I spend most of my rink time in that center area, working on figure-skating basics: the 3-turn, the Mohawk, backward cross-overs, two-legged spins. Last night, I admired one of my more advanced classmates, H~, for launching up off his left skate going forward, and coming down on the right, gliding backwards. "I think it's called a toe-jump," he told me. "If you can add three hundred sixty degrees to the spin, it might be a single toe-loop." We both laughed at that one. It's unimaginable.
H~ showed me how he first learned the jump, by practicing against the boards, placing a hand against the wall to steady himself on landing. "Use your arms for momentum. Throw your leg forward," he encouraged, and I did, leaning heavily on the wall for support. By the end of the evening, I was risking little jumps, awkwardly, not always successfully, without touching the wall.
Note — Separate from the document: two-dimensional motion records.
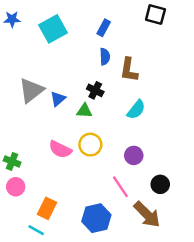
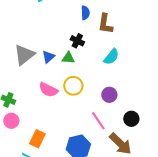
gray triangle: (31, 90) -> (24, 55), moved
blue triangle: (58, 99) -> (48, 57), moved

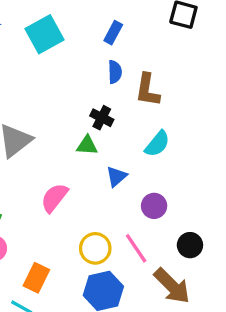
blue triangle: (48, 57) -> (116, 176), moved
yellow circle: (73, 86) -> (95, 248), moved
pink semicircle: (48, 90) -> (54, 198), turned 102

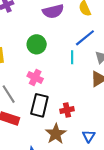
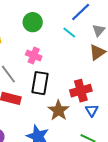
cyan line: (72, 57) -> (69, 32), turned -48
red cross: (67, 110) -> (81, 91), moved, size x1.5

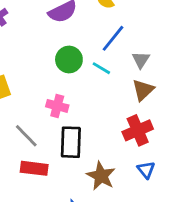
green circle: (33, 22) -> (69, 60), moved
red cross: (81, 91) -> (138, 130), moved

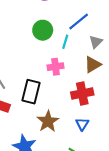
cyan line: (101, 68) -> (65, 42), turned 64
pink cross: (57, 106) -> (55, 67), moved, turned -35

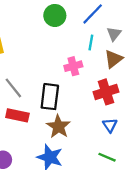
green circle: (43, 30) -> (55, 15), moved
cyan line: (65, 42) -> (91, 42), moved
brown star: (48, 121) -> (58, 127), moved

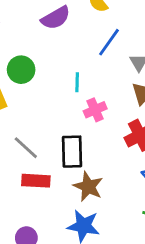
green circle: (55, 15) -> (21, 70), moved
cyan line: (91, 42) -> (77, 82), moved

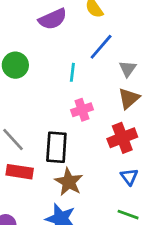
cyan line: (77, 82) -> (72, 72), moved

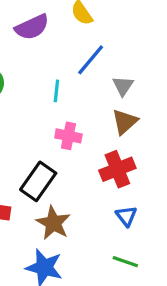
pink cross: (82, 110) -> (68, 136), turned 30
black rectangle: (56, 147) -> (38, 181), turned 32

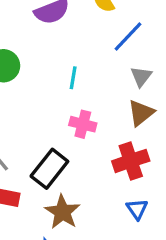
blue line: (91, 60) -> (128, 37), moved

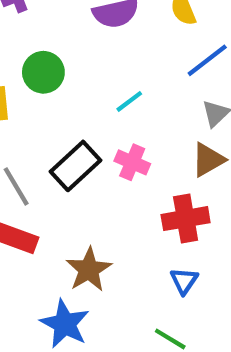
cyan line: (73, 78) -> (129, 101), turned 35
black rectangle: (49, 169) -> (76, 166), moved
One time I tried it away from the wall entirely, and when I didn't chicken out, and didn't fall either, I was like a triumphant kid, wishing Mom was there to see.
So I made a decision: I'm going to buy good skates first thing Monday.
Who knows what the future holds. Maybe I will get pregnant, and maybe I'll hang up those expensive custom-fitted skates. Or maybe I'll find a little baby helmet and learn to skate with an infant strapped to my chest. Or even better: maybe I'll get my Mom to come along, ostensibly to hold her grandchild, but really to admire my grace and prowess on the ice.
Then again, maybe I won't ever conceive. But I'll learn to spin on one leg, and master a toe jump, the as of yet unimaginable single toe-loop, perhaps. Although certainy incomparable to the adventure of pregnancy and parenting, wouldn't that also be great?